Meet Matt Novak.
Matt is a self-identified “accidental expert” on past visions of the future, and oversees the Paleofuture blog—an online archive of materials related to retro-futurism.
Paleofuture explores “the past that never was.” Why should we care what forecasters of previous decades and centuries got wrong?
a) It’s funny
b) Laughing at the mote in others’ eyes can make us aware of the beam in our own. Blind spots. Get it?
For example, this recent post on a 1958 vision of Jetpack Mailmen, whooshing door to door to deliver letters. The post goes on to describe a vision from the next year that almost, but not quite, foresees email. But after envisioning how messages could be beamed through space, the author reverted to a printout for final delivery. Assumption: Mail = physical object.

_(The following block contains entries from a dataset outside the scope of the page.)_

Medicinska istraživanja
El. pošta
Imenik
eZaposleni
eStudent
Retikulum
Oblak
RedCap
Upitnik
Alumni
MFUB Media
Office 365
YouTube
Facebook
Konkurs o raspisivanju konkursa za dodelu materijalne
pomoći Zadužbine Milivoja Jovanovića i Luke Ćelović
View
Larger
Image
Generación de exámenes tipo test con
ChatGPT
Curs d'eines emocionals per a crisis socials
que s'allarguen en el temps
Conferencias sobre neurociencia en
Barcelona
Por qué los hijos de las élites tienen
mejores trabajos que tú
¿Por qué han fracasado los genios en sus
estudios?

Our visions of the future are often similarly constrained by assumptions about how things are or have to be. This constricts the mental map we draw of the Cone of Plausibility encompassing potential futures. Which means, in turn, we may incorrectly assume that some potential future are Simply Impossible or fail to imagine them at all.

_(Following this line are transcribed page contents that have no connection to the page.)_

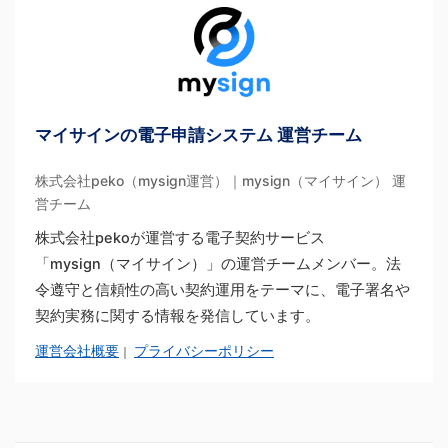
マイサインの電子申請システム 運営チーム
株式会社peko（mysign運営）｜mysign（マイサイン） 運
営チーム
株式会社pekoが運営する電子契約サービス
「mysign（マイサイン）」の運営チームメンバー。法
令遵守と信頼性の高い契約運用をテーマに、電子署名や
契約実務に関する情報を発信しています。
運営会社概要
プライバシーポリシー
｜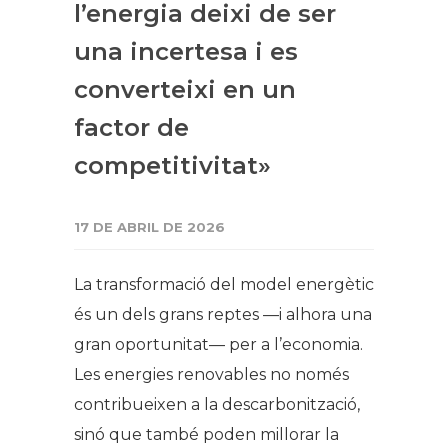
l’energia deixi de ser
una incertesa i es
converteixi en un
factor de
competitivitat»
17 DE ABRIL DE 2026
La transformació del model energètic
és un dels grans reptes —i alhora una
gran oportunitat— per a l’economia.
Les energies renovables no només
contribueixen a la descarbonització,
sinó que també poden millorar la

Following Paleofuture is a great way to hone your ability to recognize and test such assumptions. After you have a good snicker at the expense of the poor sap who got it wrong, whip out a pen and make a few notes:
- What underlying assumptions shaped this vision of the future?
- How did each assumption influence the scenario created by the author or artist?
- What happened in the world to undermine this assumption, and turn it on its head?
Want to take it a step further? Write or draw your own little story of the expected future—something you assume will come to be. Then turn a critical eye on your prediction, and have a good preemptive laugh.